[proofplan]
We first rewrite the Lasso objective using the identity $\frac{1}{n}X^\top X=I_p$. This converts the quadratic loss into a constant plus a squared Euclidean distance from $\beta$ to $z$, so the minimisation separates into $p$ independent one-dimensional convex problems. We then solve a generic scalar problem exactly by considering whether the scalar datum lies above $\lambda$, inside $[-\lambda,\lambda]$, or below $-\lambda$. The strict convexity of the separated scalar objectives gives uniqueness of each coordinate and therefore uniqueness of the full minimiser.
[/proofplan]
[step:Show that the orthonormal design assumption forces $p \leq n$]

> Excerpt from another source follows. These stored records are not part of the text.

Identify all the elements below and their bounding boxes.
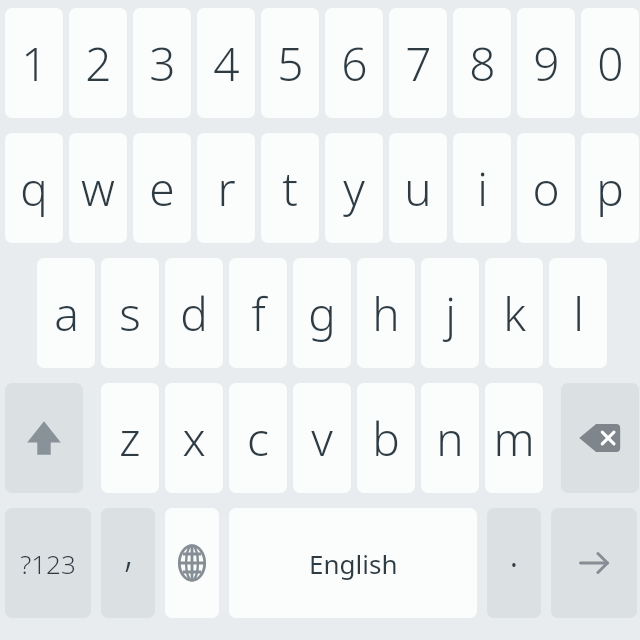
- staticText: u: [404, 157, 432, 220]
- staticText: k: [503, 282, 526, 345]
- button[interactable]: s: [101, 258, 159, 368]
- button[interactable]: 8: [453, 8, 511, 118]
- staticText: 5: [277, 32, 304, 95]
- button[interactable]: f: [229, 258, 287, 368]
- staticText: n: [436, 407, 464, 470]
- button[interactable]: i: [453, 133, 511, 243]
- staticText: c: [247, 407, 269, 470]
- button[interactable]: 7: [389, 8, 447, 118]
- button[interactable]: b: [357, 383, 415, 493]
- staticText: 3: [149, 32, 176, 95]
- button[interactable]: 3: [133, 8, 191, 118]
- staticText: h: [372, 282, 400, 345]
- staticText: 2: [85, 32, 112, 95]
- button[interactable]: l: [549, 258, 607, 368]
- button[interactable]: k: [485, 258, 543, 368]
- staticText: w: [81, 157, 115, 220]
- button[interactable]: Shift: [5, 383, 83, 493]
- button[interactable]: 5: [261, 8, 319, 118]
- staticText: m: [493, 407, 535, 470]
- staticText: English: [309, 546, 398, 581]
- staticText: e: [149, 157, 175, 220]
- button[interactable]: 9: [517, 8, 575, 118]
- button[interactable]: d: [165, 258, 223, 368]
- staticText: t: [282, 157, 298, 220]
- button[interactable]: e: [133, 133, 191, 243]
- button[interactable]: 4: [197, 8, 255, 118]
- staticText: r: [217, 157, 236, 220]
- button[interactable]: m: [485, 383, 543, 493]
- button[interactable]: ,: [101, 508, 155, 618]
- staticText: i: [477, 157, 488, 220]
- button[interactable]: ?123: [5, 508, 91, 618]
- button[interactable]: c: [229, 383, 287, 493]
- staticText: 9: [533, 32, 560, 95]
- staticText: b: [372, 407, 400, 470]
- staticText: p: [596, 157, 624, 220]
- staticText: l: [573, 282, 584, 345]
- button[interactable]: Backspace: [561, 383, 639, 493]
- button[interactable]: u: [389, 133, 447, 243]
- staticText: a: [54, 282, 79, 345]
- button[interactable]: p: [581, 133, 639, 243]
- button[interactable]: h: [357, 258, 415, 368]
- button[interactable]: 1: [5, 8, 63, 118]
- staticText: ,: [124, 524, 133, 578]
- button[interactable]: v: [293, 383, 351, 493]
- staticText: v: [311, 407, 333, 470]
- button[interactable]: English: [229, 508, 477, 618]
- staticText: x: [182, 407, 206, 470]
- staticText: 6: [341, 32, 368, 95]
- button[interactable]: o: [517, 133, 575, 243]
- button[interactable]: g: [293, 258, 351, 368]
- button[interactable]: y: [325, 133, 383, 243]
- staticText: j: [445, 282, 456, 345]
- staticText: ?123: [20, 546, 76, 581]
- button[interactable]: .: [487, 508, 541, 618]
- button[interactable]: x: [165, 383, 223, 493]
- staticText: f: [251, 282, 266, 345]
- staticText: d: [180, 282, 208, 345]
- button[interactable]: Enter: [551, 508, 637, 618]
- staticText: s: [119, 282, 141, 345]
- staticText: 7: [405, 32, 432, 95]
- button[interactable]: w: [69, 133, 127, 243]
- button[interactable]: t: [261, 133, 319, 243]
- button[interactable]: 2: [69, 8, 127, 118]
- button[interactable]: n: [421, 383, 479, 493]
- button[interactable]: 0: [581, 8, 639, 118]
- staticText: q: [20, 157, 48, 220]
- button[interactable]: a: [37, 258, 95, 368]
- staticText: y: [343, 157, 365, 220]
- button[interactable]: Change language: [165, 508, 219, 618]
- button[interactable]: z: [101, 383, 159, 493]
- button[interactable]: r: [197, 133, 255, 243]
- button[interactable]: q: [5, 133, 63, 243]
- staticText: 4: [213, 32, 240, 95]
- staticText: z: [119, 407, 141, 470]
- staticText: 8: [469, 32, 496, 95]
- staticText: .: [509, 524, 519, 578]
- button[interactable]: j: [421, 258, 479, 368]
- staticText: o: [532, 157, 560, 220]
- staticText: 1: [21, 32, 48, 95]
- button[interactable]: 6: [325, 8, 383, 118]
- staticText: g: [308, 282, 336, 345]
- staticText: 0: [597, 32, 624, 95]
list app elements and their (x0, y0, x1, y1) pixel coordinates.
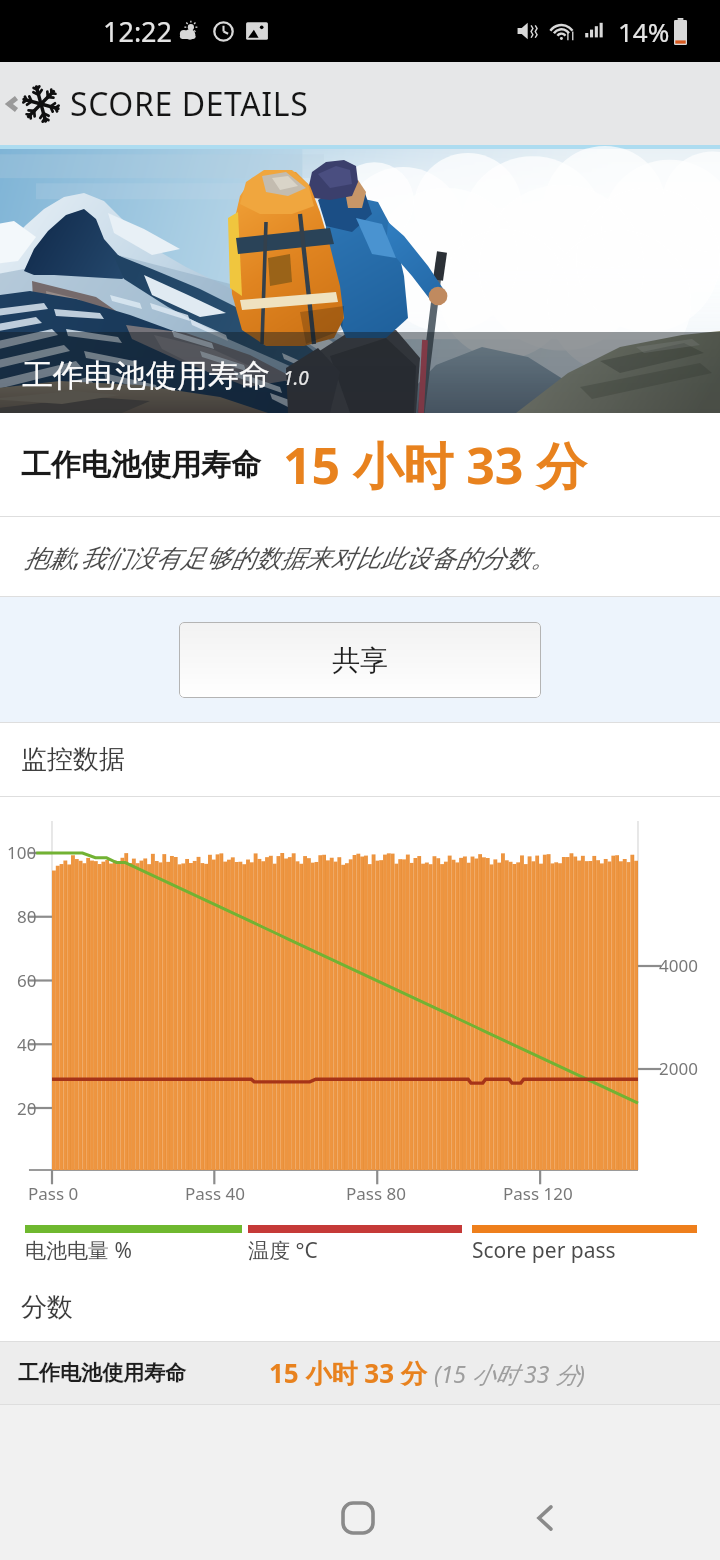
button[interactable]: 共享 (179, 622, 541, 698)
staticText: 15 小时 33 分 (283, 431, 587, 499)
staticText: Pass 80 (346, 1182, 406, 1205)
staticText: (15 小时 33 分) (434, 1358, 585, 1389)
button[interactable]: Back to score details (0, 62, 720, 145)
staticText: Pass 120 (503, 1182, 573, 1205)
staticText: 12:22 (103, 13, 173, 50)
staticText: 14% (618, 14, 670, 49)
staticText: SCORE DETAILS (70, 82, 309, 126)
button[interactable]: Back (507, 1480, 583, 1556)
staticText: 电池电量 % (25, 1236, 132, 1265)
staticText: 工作电池使用寿命 (22, 356, 270, 395)
staticText: 20 (17, 1097, 37, 1120)
staticText: 2000 (659, 1057, 698, 1080)
staticText: 共享 (332, 643, 388, 678)
button[interactable]: Home (320, 1480, 396, 1556)
staticText: Score per pass (472, 1236, 616, 1265)
staticText: 1.0 (283, 365, 309, 391)
staticText: 4000 (659, 954, 698, 977)
staticText: 分数 (21, 1291, 73, 1324)
staticText: 80 (17, 905, 37, 928)
staticText: 工作电池使用寿命 (21, 446, 261, 484)
staticText: 15 小时 33 分 (269, 1355, 427, 1391)
staticText: 工作电池使用寿命 (18, 1360, 186, 1386)
staticText: 40 (17, 1033, 37, 1056)
staticText: 60 (17, 969, 37, 992)
staticText: 温度 °C (248, 1236, 318, 1265)
staticText: 抱歉,我们没有足够的数据来对比此设备的分数。 (24, 540, 556, 574)
staticText: 100 (7, 841, 37, 864)
button[interactable]: 工作电池使用寿命 (0, 1342, 720, 1404)
staticText: Pass 40 (185, 1182, 245, 1205)
staticText: 监控数据 (21, 743, 125, 776)
staticText: Pass 0 (28, 1182, 79, 1205)
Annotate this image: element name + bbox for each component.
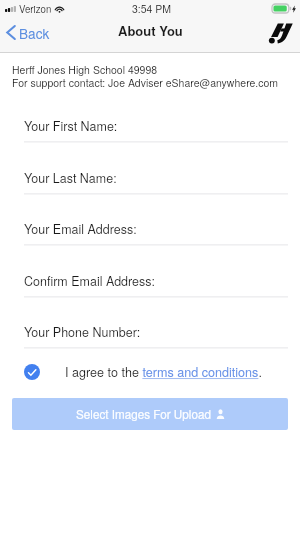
staticText: 3:54 PM <box>132 1 172 16</box>
staticText: Your Email Address: <box>24 220 137 238</box>
staticText: Your Last Name: <box>24 169 117 187</box>
staticText: Verizon <box>19 2 52 16</box>
button[interactable]: I agree checkbox <box>24 364 40 380</box>
button[interactable] <box>0 140 300 143</box>
staticText: Your Phone Number: <box>24 323 141 341</box>
staticText: Confirm Email Address: <box>24 272 156 290</box>
staticText: I agree to the terms and conditions. <box>65 363 262 381</box>
staticText: Herff Jones High School 49998 <box>12 62 158 77</box>
button[interactable] <box>0 192 300 195</box>
button[interactable]: Select Images For Upload <box>12 398 288 430</box>
staticText: Your First Name: <box>24 117 118 135</box>
button[interactable] <box>0 346 300 349</box>
staticText: Back <box>19 23 50 42</box>
staticText: For support contact: Joe Adviser eShare@… <box>12 75 279 90</box>
staticText: Select Images For Upload <box>76 406 211 423</box>
staticText: About You <box>118 21 183 40</box>
button[interactable] <box>0 243 300 246</box>
button[interactable]: Back <box>0 15 60 49</box>
button[interactable] <box>0 295 300 298</box>
button[interactable]: Herff Jones logo <box>268 23 296 45</box>
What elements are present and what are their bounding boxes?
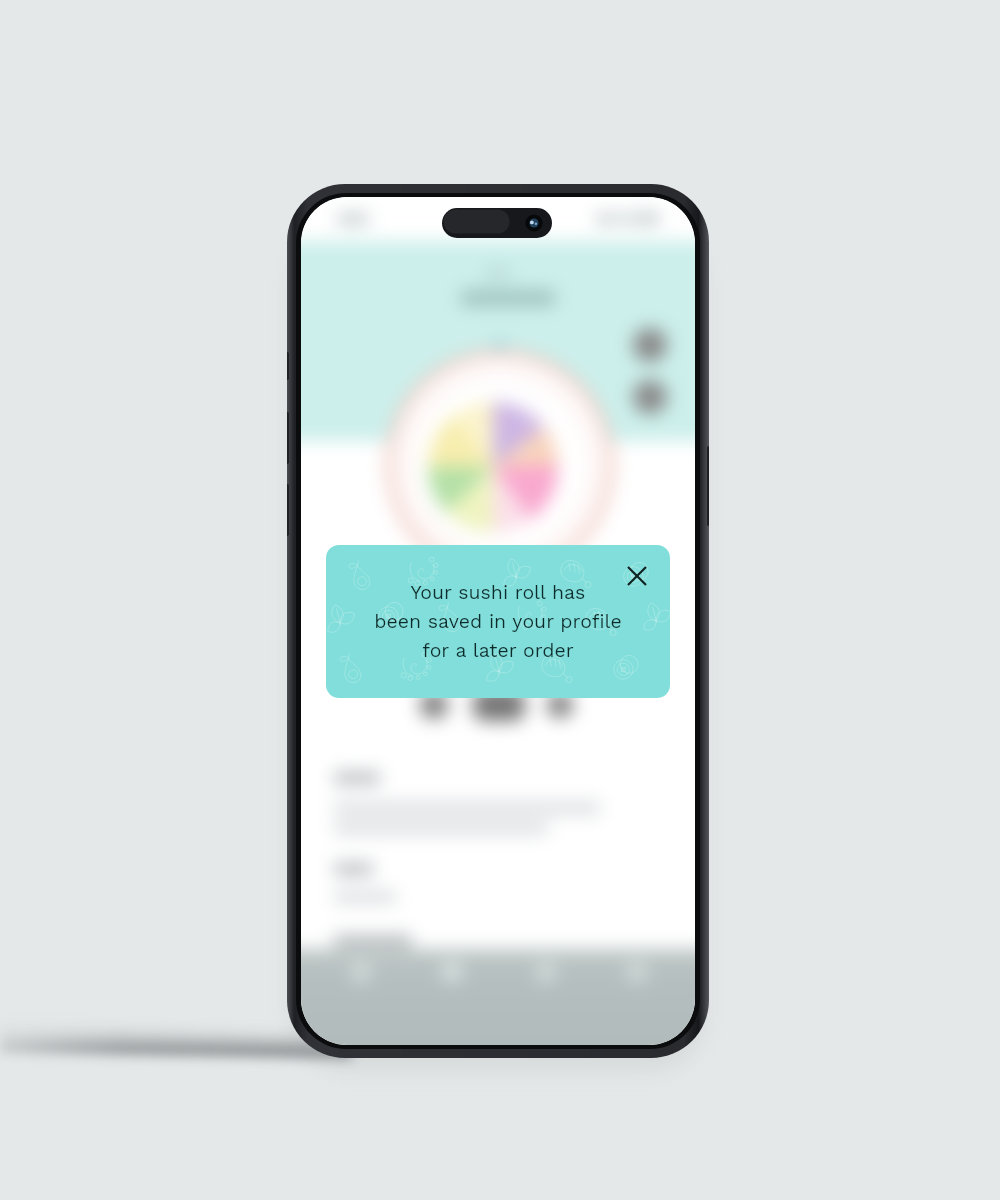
button[interactable]: Favourite — [414, 685, 454, 725]
button[interactable]: Order now — [469, 685, 529, 725]
button[interactable]: More options — [540, 685, 580, 725]
button[interactable]: Your sushi roll has been saved in your p… — [326, 545, 670, 698]
button[interactable]: Profile — [596, 949, 695, 997]
button[interactable]: Close — [620, 559, 654, 593]
button[interactable]: Edit plate — [633, 328, 667, 362]
button[interactable]: Share plate — [633, 380, 667, 414]
button[interactable]: Orders — [497, 949, 596, 997]
staticText: Your sushi roll has been saved in your p… — [374, 581, 622, 662]
button[interactable]: Explore — [399, 949, 497, 997]
button[interactable]: Home — [301, 949, 399, 997]
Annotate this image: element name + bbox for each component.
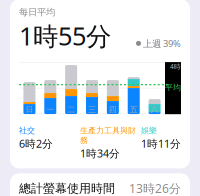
staticText: 娛樂 <box>141 126 157 135</box>
staticText: 1時11分 <box>141 136 181 151</box>
staticText: 生產力工具與財務 <box>80 126 136 145</box>
staticText: 四 <box>109 105 117 114</box>
staticText: 6時2分 <box>19 136 53 151</box>
staticText: 六 <box>151 105 159 114</box>
staticText: 三 <box>88 105 96 114</box>
staticText: 1時55分 <box>19 19 111 53</box>
staticText: 一 <box>46 105 54 114</box>
staticText: 總計螢幕使用時間 <box>19 181 115 196</box>
staticText: 每日平均 <box>19 6 55 18</box>
staticText: 二 <box>67 105 75 114</box>
staticText: 日 <box>25 105 33 114</box>
staticText: 上週 39% <box>143 37 181 50</box>
staticText: 社交 <box>19 126 35 135</box>
staticText: 4時 <box>170 62 181 71</box>
staticText: 平均 <box>165 83 181 92</box>
staticText: 五 <box>130 105 138 114</box>
button[interactable]: 總計螢幕使用時間 <box>10 173 190 196</box>
staticText: 1時34分 <box>80 146 120 160</box>
staticText: 13時26分 <box>129 180 181 196</box>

The hypothesis $X^\top X/n=I_p$ is equivalent to $X^\top X = n I_p$. Hence the matrix $X^\top X$ is invertible, so the $p$ columns of $X$ are linearly independent vectors in $\mathbb{R}^n$. A linearly independent family in $\mathbb{R}^n$ has at most $n$ elements, so $p \leq n$.
[/step]
[step:Rewrite the Lasso objective as a separable sum]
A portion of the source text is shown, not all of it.